Page images and extracted text:
==*==

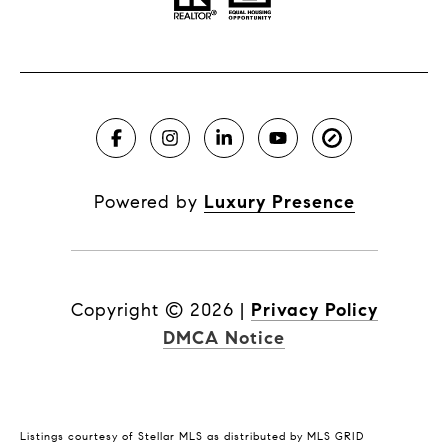
Powered by
Luxury Presence
Copyright ©
2026
|
Privacy Policy
DMCA Notice
Listings courtesy of Stellar MLS as distributed by MLS GRID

==*==

** Problem description **
This exercise calls for a verbatim output of the entries, pictures omitted.

** Exercise answer **
Powered by
Luxury Presence
Copyright ©
2026
|
Privacy Policy
DMCA Notice
Listings courtesy of Stellar MLS as distributed by MLS GRID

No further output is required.